I would like (if possible) to not host the test files in this repo, though.

matajoh · 2024-06-03T08:26:08Z

samples/shrubbery/parse.cc

+  // on the previous line. When parsing the program above, the Indent will be
+  // ((0,0), 2), indicating that the established indentation level is line 0
+  // colum 0, and that this line is continued on column 2.
+  struct Indent {


As a general note on Trieste usage, there are two strategies that may make your life considerably easier as regards meaningful whitespace. The first, and perhaps simplest, is to make the parser even dumber and have it explicitly capture whitespace as Whitespace and NewLine tokens, i.e.:

R"(\r?\n)" >> [](auto& m){ m.add(NewLine); } R"([ \t]+)" >> [](auto& m){ m.add(Whitespace); }

You can then defer decisions about indents etc. to a dedicated pass in Trieste, where you'll have much more flexibility and context to make your decisions. This works rather well. Another option is to use much the same pattern, but to use pattern matching to measure the indent explicitly while processing the end of the previous line, like so:

R"(\r?\n([ \t]*))" >> [](auto& m){ size_t indent = m.match(1).len; // your indent logic }

This lookahead can save a bunch of bookkeeping (you can preemptively push or pop indent blocks).

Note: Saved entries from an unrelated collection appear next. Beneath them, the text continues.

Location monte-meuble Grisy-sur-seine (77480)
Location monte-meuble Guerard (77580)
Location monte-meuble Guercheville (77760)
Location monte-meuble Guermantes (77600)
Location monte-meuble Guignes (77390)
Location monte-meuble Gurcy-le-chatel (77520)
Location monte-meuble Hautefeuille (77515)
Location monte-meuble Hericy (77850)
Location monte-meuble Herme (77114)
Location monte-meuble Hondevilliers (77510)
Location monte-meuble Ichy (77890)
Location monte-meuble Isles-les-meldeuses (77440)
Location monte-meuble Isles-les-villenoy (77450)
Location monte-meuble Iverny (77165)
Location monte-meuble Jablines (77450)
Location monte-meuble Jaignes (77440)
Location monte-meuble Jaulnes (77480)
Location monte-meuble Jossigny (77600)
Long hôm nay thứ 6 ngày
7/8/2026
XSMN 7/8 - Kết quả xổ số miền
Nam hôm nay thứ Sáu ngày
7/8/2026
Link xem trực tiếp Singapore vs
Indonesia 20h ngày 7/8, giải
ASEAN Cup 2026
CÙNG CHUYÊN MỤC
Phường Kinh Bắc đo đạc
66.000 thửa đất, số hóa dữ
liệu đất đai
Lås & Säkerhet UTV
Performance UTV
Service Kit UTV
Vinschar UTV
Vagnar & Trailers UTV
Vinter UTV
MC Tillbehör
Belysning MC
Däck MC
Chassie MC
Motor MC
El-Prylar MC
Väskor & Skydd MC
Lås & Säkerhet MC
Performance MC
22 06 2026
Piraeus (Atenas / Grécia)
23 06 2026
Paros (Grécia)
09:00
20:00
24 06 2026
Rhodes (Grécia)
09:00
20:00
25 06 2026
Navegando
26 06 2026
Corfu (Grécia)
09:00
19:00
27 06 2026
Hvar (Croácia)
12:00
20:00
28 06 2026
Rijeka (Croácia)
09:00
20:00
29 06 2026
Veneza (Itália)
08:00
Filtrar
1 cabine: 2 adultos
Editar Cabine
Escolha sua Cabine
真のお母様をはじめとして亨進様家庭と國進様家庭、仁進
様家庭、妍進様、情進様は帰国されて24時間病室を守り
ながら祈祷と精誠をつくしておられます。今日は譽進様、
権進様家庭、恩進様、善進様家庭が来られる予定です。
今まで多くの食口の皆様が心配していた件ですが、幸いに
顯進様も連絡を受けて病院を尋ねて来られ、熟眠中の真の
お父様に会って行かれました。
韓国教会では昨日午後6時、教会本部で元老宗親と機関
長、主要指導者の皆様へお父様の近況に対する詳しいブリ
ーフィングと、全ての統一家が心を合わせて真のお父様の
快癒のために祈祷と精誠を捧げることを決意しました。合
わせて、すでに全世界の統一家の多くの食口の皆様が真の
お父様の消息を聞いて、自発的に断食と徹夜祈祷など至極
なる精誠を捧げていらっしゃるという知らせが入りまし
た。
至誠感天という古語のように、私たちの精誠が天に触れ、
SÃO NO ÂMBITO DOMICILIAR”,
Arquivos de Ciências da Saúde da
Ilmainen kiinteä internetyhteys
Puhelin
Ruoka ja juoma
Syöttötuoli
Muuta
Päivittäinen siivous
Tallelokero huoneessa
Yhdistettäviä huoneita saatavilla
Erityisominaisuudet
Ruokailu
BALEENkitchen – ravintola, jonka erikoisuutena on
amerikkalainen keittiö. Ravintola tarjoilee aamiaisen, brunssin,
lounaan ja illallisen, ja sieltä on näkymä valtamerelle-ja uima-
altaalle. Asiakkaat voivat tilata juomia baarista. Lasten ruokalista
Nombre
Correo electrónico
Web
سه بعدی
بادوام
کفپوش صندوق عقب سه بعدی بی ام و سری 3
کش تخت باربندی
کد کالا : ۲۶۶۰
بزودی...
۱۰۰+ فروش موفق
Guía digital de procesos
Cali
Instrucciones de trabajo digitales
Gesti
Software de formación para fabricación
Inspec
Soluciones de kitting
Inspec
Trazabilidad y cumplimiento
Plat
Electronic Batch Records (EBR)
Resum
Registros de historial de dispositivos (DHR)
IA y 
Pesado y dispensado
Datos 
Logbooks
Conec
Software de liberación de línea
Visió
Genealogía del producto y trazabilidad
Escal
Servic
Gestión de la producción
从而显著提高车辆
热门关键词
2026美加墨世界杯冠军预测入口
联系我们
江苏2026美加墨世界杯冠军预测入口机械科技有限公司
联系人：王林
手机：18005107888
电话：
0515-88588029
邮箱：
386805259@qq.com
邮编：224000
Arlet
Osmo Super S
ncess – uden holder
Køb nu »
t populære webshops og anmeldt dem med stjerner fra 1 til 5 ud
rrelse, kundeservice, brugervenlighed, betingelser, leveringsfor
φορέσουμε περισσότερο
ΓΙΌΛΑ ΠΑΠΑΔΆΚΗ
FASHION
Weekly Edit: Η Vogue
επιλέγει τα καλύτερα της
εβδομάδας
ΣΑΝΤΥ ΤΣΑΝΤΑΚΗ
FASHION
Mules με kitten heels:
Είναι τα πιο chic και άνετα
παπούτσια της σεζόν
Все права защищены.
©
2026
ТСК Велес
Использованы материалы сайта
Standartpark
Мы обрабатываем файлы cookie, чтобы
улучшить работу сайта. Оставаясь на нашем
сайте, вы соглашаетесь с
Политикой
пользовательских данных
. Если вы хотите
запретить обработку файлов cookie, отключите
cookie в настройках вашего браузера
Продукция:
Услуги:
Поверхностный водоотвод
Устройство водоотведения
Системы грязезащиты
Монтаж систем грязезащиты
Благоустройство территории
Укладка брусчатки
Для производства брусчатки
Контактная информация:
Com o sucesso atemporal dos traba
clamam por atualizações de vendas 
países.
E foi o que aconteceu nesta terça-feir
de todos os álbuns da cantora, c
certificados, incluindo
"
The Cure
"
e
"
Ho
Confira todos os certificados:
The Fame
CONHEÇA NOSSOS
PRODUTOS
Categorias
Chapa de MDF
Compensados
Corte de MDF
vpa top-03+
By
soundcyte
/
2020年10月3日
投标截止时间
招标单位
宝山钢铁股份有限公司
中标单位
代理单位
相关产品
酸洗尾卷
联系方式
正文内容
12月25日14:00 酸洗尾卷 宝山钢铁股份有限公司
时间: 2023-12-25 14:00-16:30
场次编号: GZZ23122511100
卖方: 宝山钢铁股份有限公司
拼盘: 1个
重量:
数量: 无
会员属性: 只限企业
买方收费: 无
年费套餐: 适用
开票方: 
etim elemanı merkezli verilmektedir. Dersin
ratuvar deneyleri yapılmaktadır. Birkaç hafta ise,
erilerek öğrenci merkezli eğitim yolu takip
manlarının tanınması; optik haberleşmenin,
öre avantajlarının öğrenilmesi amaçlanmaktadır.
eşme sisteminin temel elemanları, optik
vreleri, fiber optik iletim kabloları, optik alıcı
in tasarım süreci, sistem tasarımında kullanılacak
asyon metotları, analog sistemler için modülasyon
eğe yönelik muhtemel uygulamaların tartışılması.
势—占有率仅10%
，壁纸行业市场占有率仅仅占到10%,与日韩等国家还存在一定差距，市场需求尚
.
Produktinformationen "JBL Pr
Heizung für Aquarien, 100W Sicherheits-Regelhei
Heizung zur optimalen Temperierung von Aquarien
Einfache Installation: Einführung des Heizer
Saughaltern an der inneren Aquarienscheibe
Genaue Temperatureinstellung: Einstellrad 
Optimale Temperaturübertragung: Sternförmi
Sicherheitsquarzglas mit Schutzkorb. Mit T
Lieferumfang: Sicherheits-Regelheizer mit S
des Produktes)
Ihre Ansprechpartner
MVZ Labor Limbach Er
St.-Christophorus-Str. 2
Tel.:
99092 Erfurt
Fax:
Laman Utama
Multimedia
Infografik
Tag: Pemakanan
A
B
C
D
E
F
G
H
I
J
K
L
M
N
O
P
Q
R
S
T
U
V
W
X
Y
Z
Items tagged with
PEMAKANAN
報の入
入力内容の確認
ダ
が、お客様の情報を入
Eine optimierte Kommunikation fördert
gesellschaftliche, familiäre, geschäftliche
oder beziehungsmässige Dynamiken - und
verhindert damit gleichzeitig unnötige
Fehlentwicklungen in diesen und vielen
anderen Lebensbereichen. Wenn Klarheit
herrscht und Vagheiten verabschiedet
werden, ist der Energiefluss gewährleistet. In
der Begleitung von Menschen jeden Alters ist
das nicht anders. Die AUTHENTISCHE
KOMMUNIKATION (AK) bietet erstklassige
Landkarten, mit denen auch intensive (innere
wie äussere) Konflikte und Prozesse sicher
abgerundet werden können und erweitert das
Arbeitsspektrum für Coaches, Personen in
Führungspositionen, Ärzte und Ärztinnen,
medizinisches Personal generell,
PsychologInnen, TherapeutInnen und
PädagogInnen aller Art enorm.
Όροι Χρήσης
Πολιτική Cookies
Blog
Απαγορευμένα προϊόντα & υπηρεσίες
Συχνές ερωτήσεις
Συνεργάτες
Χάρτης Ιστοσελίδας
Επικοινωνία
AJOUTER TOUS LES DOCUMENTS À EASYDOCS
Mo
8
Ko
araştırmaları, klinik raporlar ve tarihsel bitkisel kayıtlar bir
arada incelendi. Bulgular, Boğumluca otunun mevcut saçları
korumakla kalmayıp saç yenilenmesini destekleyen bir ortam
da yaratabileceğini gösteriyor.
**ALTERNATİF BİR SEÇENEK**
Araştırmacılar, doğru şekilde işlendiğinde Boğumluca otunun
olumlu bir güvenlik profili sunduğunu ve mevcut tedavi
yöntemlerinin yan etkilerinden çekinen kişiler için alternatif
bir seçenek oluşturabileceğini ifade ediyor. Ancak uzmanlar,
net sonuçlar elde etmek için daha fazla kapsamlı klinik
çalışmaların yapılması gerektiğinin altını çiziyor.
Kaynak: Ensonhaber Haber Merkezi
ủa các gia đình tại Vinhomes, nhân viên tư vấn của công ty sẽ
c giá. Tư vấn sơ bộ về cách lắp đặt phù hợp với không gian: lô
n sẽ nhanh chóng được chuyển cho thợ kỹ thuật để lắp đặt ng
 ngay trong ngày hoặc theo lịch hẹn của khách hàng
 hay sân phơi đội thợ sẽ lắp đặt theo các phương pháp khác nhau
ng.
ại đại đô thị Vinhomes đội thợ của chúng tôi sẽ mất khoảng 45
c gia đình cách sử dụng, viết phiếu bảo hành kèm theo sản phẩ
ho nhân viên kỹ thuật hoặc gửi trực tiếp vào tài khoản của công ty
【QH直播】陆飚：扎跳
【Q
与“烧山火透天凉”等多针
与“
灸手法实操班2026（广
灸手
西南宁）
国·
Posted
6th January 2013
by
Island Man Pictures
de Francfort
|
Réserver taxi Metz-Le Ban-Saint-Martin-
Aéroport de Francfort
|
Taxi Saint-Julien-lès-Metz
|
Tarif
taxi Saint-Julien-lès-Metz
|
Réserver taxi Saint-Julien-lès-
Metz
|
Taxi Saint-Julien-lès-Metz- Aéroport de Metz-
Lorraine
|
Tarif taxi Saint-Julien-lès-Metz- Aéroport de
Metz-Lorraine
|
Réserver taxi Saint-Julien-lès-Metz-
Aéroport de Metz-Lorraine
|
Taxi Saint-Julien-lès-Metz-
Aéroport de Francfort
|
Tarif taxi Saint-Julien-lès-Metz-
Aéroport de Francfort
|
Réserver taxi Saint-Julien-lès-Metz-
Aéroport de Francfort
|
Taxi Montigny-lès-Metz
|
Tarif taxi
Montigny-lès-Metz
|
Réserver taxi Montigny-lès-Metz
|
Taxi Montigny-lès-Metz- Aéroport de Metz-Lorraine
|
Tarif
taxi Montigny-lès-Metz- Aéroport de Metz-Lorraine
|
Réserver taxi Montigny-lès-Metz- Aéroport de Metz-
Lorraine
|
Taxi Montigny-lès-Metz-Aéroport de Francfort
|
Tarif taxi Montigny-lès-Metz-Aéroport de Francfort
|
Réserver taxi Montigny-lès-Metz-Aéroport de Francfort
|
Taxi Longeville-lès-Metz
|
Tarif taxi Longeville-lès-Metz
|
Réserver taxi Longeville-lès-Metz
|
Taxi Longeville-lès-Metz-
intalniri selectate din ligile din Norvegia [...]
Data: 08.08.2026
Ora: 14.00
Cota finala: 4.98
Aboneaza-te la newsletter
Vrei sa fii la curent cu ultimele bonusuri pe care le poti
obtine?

I was thinking about a version with the explicit whitespace tokens, but tried writing the Shrubbery parser as a way to stress the parser module more than the existing samples (when this was developed, infix was the only other sample in the repo). It is also nice how, modulo whitespace sensitivity, the Trieste parser sort of looks like a generalized shrubbery parser. The second option does look a lot nicer than what I am doing right now though, so I will give that a spin!

matajoh · 2024-06-03T08:29:23Z

samples/shrubbery/shrubbery.h

@@ -0,0 +1,26 @@
+#pragma once
+
+#include <trieste/driver.h>


Best practice is now to include trieste/trieste.h.

matajoh · 2024-06-03T08:30:22Z

samples/shrubbery/shrubbery.h

+  inline const auto Id = TokenDef("id");
+  inline const auto Lhs = TokenDef("lhs");
+  inline const auto Rhs = TokenDef("rhs");
+


Best practice is to export your final WF definition here, as otherwise people will not be able to easily use the ASTs you produce downstream.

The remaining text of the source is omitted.